Assignment:
Nothing outside the lines below from the one containing "بازار وسیع ایران" through the one containing "necessari di un" is to be printed; print those exactly, ends included, and drop the pictures.

Information shown:
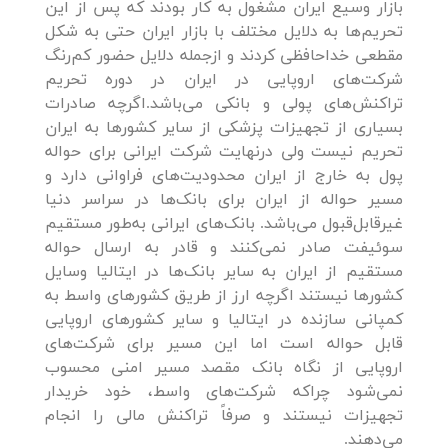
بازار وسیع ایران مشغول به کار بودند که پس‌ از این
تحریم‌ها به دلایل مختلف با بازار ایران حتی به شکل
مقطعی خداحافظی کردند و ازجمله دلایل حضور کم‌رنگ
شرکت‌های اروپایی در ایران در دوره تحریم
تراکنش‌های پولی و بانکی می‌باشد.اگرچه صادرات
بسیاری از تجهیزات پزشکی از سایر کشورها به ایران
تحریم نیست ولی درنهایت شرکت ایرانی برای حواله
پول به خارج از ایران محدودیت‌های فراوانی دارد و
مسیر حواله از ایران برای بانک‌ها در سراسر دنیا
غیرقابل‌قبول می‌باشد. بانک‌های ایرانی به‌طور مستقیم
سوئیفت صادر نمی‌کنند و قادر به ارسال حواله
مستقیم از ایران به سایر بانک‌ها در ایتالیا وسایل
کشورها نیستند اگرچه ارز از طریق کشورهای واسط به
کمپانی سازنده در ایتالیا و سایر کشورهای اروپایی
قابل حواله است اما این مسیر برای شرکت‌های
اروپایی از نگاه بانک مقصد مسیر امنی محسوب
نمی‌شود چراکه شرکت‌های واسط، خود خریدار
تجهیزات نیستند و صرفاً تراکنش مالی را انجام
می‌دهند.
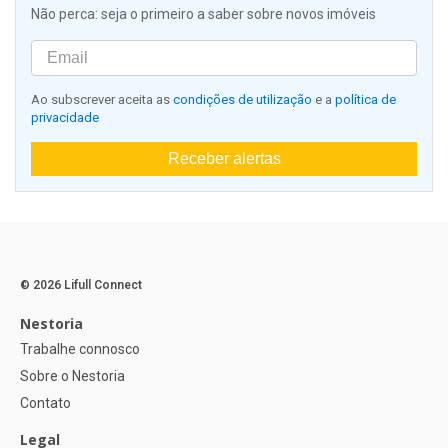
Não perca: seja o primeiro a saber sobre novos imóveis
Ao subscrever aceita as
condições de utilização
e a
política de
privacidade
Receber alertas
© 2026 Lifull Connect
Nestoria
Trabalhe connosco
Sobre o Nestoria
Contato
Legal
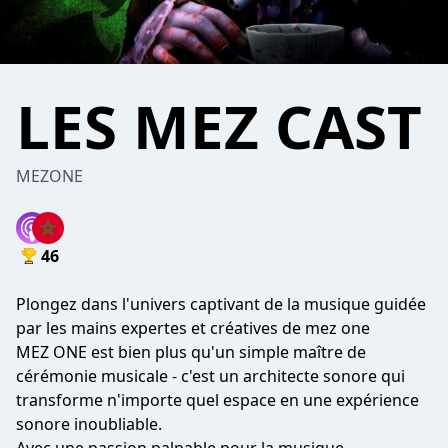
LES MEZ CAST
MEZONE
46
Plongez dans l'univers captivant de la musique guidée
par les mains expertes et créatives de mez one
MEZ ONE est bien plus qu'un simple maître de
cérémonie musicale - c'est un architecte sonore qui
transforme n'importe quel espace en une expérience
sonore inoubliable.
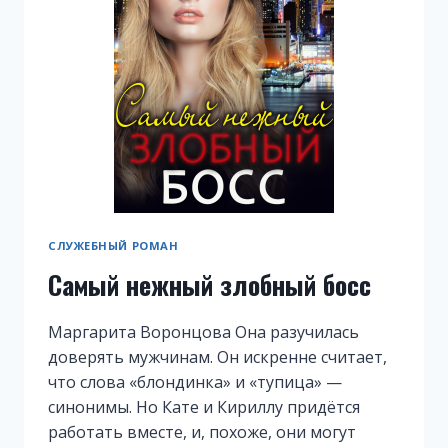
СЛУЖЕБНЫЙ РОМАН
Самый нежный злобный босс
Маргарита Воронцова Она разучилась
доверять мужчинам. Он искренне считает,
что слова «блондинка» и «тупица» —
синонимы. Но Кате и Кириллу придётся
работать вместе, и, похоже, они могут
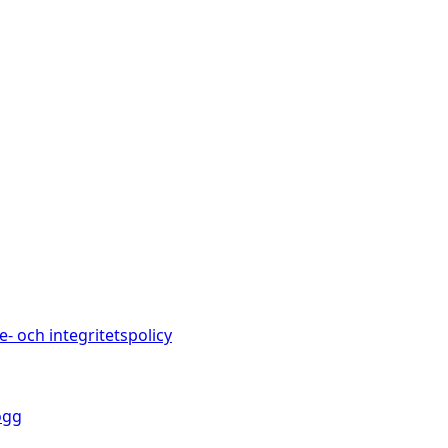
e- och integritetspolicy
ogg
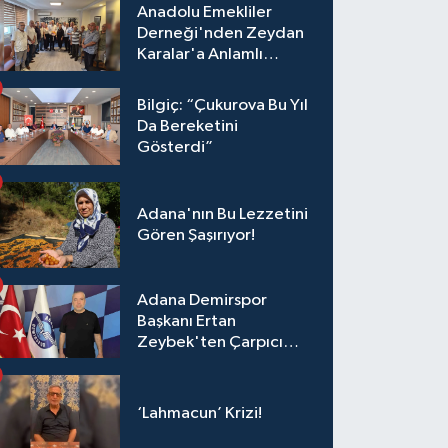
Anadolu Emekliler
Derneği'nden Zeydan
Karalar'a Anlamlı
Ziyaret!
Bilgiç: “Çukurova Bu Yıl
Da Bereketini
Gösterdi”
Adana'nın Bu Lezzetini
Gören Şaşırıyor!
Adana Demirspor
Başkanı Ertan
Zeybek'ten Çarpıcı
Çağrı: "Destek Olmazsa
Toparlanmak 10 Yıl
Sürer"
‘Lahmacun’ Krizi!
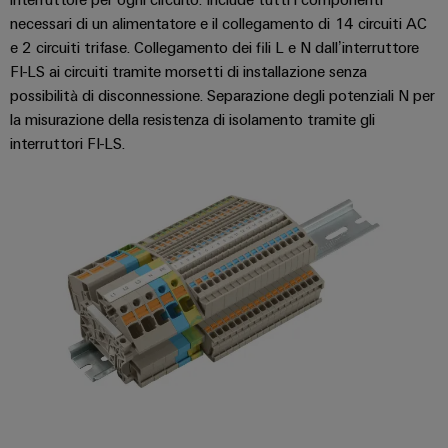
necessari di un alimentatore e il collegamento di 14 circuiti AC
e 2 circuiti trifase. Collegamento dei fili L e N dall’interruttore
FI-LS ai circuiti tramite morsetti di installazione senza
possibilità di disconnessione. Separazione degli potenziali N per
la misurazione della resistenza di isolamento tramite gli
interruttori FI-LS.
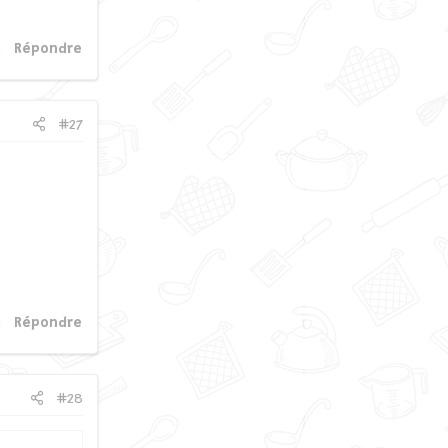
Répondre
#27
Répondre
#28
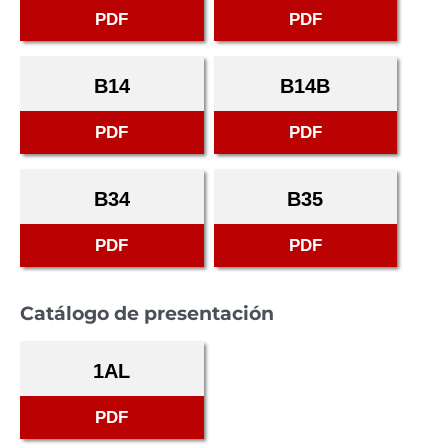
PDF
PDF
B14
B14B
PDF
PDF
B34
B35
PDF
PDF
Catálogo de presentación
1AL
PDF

--

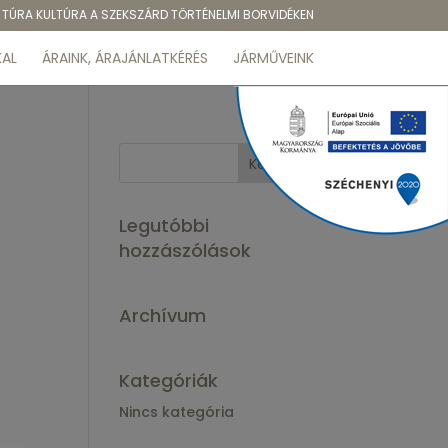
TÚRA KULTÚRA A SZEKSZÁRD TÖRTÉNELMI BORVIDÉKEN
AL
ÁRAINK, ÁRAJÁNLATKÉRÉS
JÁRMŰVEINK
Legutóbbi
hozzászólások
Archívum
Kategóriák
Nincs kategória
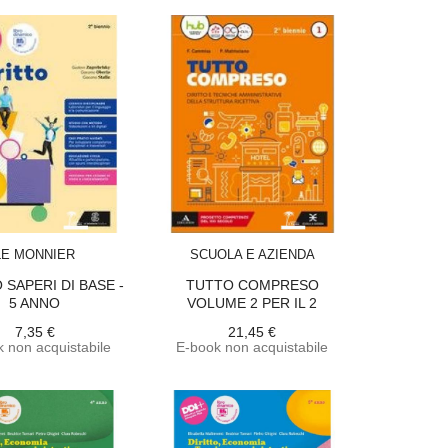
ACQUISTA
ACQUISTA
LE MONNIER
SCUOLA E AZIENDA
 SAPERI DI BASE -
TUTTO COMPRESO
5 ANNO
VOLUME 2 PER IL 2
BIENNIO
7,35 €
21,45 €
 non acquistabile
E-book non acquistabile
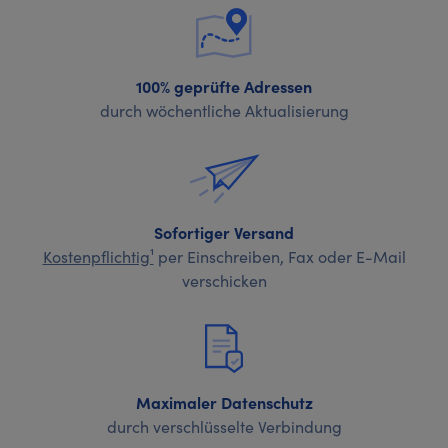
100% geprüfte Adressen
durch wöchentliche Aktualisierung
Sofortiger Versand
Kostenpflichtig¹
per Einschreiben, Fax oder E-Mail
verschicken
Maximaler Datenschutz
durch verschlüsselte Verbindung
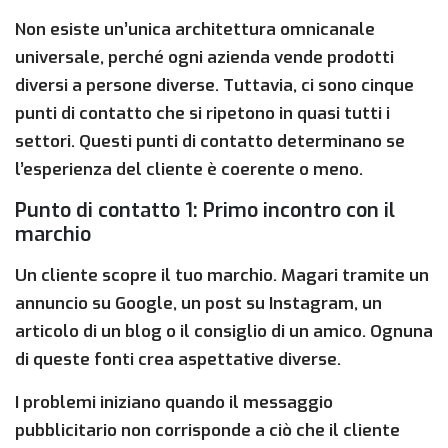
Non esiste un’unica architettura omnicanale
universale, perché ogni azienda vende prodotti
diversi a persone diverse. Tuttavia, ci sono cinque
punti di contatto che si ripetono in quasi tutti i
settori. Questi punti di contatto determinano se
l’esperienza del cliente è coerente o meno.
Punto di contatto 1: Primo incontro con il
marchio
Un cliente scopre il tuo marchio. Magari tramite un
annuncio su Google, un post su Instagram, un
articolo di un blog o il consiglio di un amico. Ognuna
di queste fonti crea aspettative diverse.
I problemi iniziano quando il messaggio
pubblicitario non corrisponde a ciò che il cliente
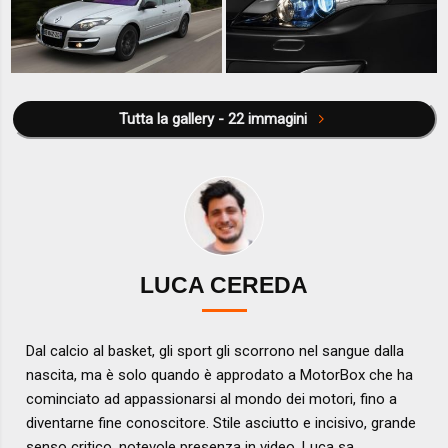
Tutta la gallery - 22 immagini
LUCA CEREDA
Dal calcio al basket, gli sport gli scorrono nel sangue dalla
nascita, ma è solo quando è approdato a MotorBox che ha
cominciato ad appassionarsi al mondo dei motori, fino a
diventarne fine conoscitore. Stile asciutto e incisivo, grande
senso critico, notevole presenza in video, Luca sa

---

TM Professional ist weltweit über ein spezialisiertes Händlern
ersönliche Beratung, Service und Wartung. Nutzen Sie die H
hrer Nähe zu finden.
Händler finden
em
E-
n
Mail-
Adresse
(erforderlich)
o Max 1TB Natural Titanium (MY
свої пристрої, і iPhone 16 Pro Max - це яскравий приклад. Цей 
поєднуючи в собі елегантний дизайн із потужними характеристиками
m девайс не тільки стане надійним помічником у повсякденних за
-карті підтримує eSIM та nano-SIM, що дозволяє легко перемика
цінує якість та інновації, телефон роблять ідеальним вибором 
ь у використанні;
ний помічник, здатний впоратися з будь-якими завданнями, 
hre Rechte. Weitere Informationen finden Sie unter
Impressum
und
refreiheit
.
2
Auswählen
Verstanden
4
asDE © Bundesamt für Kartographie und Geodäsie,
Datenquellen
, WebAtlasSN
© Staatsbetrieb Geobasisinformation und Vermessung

Final answer:
بازار وسیع ایران مشغول به کار بودند که پس‌ از این
تحریم‌ها به دلایل مختلف با بازار ایران حتی به شکل
مقطعی خداحافظی کردند و ازجمله دلایل حضور کم‌رنگ
شرکت‌های اروپایی در ایران در دوره تحریم
تراکنش‌های پولی و بانکی می‌باشد.اگرچه صادرات
بسیاری از تجهیزات پزشکی از سایر کشورها به ایران
تحریم نیست ولی درنهایت شرکت ایرانی برای حواله
پول به خارج از ایران محدودیت‌های فراوانی دارد و
مسیر حواله از ایران برای بانک‌ها در سراسر دنیا
غیرقابل‌قبول می‌باشد. بانک‌های ایرانی به‌طور مستقیم
سوئیفت صادر نمی‌کنند و قادر به ارسال حواله
مستقیم از ایران به سایر بانک‌ها در ایتالیا وسایل
کشورها نیستند اگرچه ارز از طریق کشورهای واسط به
کمپانی سازنده در ایتالیا و سایر کشورهای اروپایی
قابل حواله است اما این مسیر برای شرکت‌های
اروپایی از نگاه بانک مقصد مسیر امنی محسوب
نمی‌شود چراکه شرکت‌های واسط، خود خریدار
تجهیزات نیستند و صرفاً تراکنش مالی را انجام
می‌دهند.
Não perca: seja o primeiro a saber sobre novos imóveis
Ao subscrever aceita as
condições de utilização
e a
política de
privacidade
Receber alertas
© 2026 Lifull Connect
Nestoria
Trabalhe connosco
Sobre o Nestoria
Contato
Legal
LES MEZ CAST
MEZONE
46
Plongez dans l'univers captivant de la musique guidée
par les mains expertes et créatives de mez one
MEZ ONE est bien plus qu'un simple maître de
cérémonie musicale - c'est un architecte sonore qui
transforme n'importe quel espace en une expérience
sonore inoubliable.
СЛУЖЕБНЫЙ РОМАН
Самый нежный злобный босс
Маргарита Воронцова Она разучилась
доверять мужчинам. Он искренне считает,
что слова «блондинка» и «тупица» —
синонимы. Но Кате и Кириллу придётся
работать вместе, и, похоже, они могут
e- och integritetspolicy
ogg
Anadolu Emekliler
Derneği'nden Zeydan
Karalar'a Anlamlı
Ziyaret!
Bilgiç: “Çukurova Bu Yıl
Da Bereketini
Gösterdi”
Adana'nın Bu Lezzetini
Gören Şaşırıyor!
Adana Demirspor
Başkanı Ertan
Zeybek'ten Çarpıcı
Çağrı: "Destek Olmazsa
Toparlanmak 10 Yıl
Sürer"
‘Lahmacun’ Krizi!
necessari di un alimentatore e il collegamento di 14 circuiti AC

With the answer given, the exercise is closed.